While building a text editor, I needed to implement search — since no text-editor would be complete without search! But how would I implement it?
Before the default, knee-jerk reaction of “use string.IndexOf,” I thought to myself, “hey, wait a minute–regular expressions are supposed to be fast.” In fact, their basis is that they’re efficiently implemented.
What if I used a regular expression to search instead? I could simply put the search text in (properly escaped), and a match would reveal the location of the text.
I decided to run a test; the test comprised of searching through 10,000 words worth of text for a single word, which was located only once at the end of the entire text. I ran a for-loop, in which I either used IndexOf, or some regexp’s Match, to find the result.

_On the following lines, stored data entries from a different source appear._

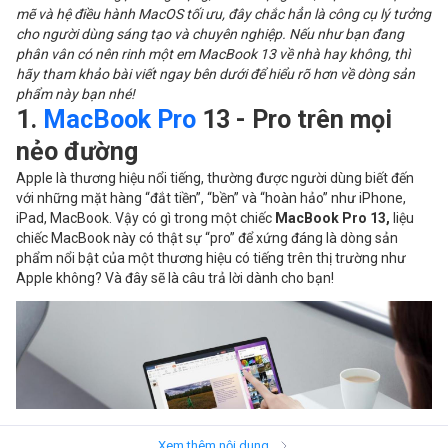
mẽ và hệ điều hành MacOS tối ưu, đây chắc hẳn là công cụ lý tưởng
cho người dùng sáng tạo và chuyên nghiệp. Nếu như bạn đang
phân vân có nên rinh một em MacBook 13 về nhà hay không, thì
hãy tham khảo bài viết ngay bên dưới để hiểu rõ hơn về dòng sản
phẩm này bạn nhé!
1.
MacBook Pro
13 - Pro trên mọi
nẻo đường
Apple là thương hiệu nổi tiếng, thường được người dùng biết đến
với những mặt hàng “đắt tiền”, “bền” và “hoàn hảo” như iPhone,
iPad, MacBook. Vậy có gì trong một chiếc
MacBook Pro 13,
liệu
chiếc MacBook này có thật sự “pro” để xứng đáng là dòng sản
phẩm nổi bật của một thương hiệu có tiếng trên thị trường như
Apple không? Và đây sẽ là câu trả lời dành cho bạn!
Xem thêm nội dung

And the result? Not surprising in the outcome, but surprising in the difference; for 5000 iterations of searching, IndexOf clocked in at 18 seconds. And Regexp.Match clocked in at one-quarter of a second.
Wait a sec. That means that Regexp.Match, in this case, is more than 70x times faster than IndexOf. Wow. That’s quite an order of magnitude difference.
Based on this research, I would therefore recommend avoiding IndexOf in favour of Regexp.Match for sizable texts (say, more than 1000 words or so). It might actually save you a ton of time. And of course, you need to properly quote your search string, to make sure the user doesn’t enter any regular-expression-specific special characters.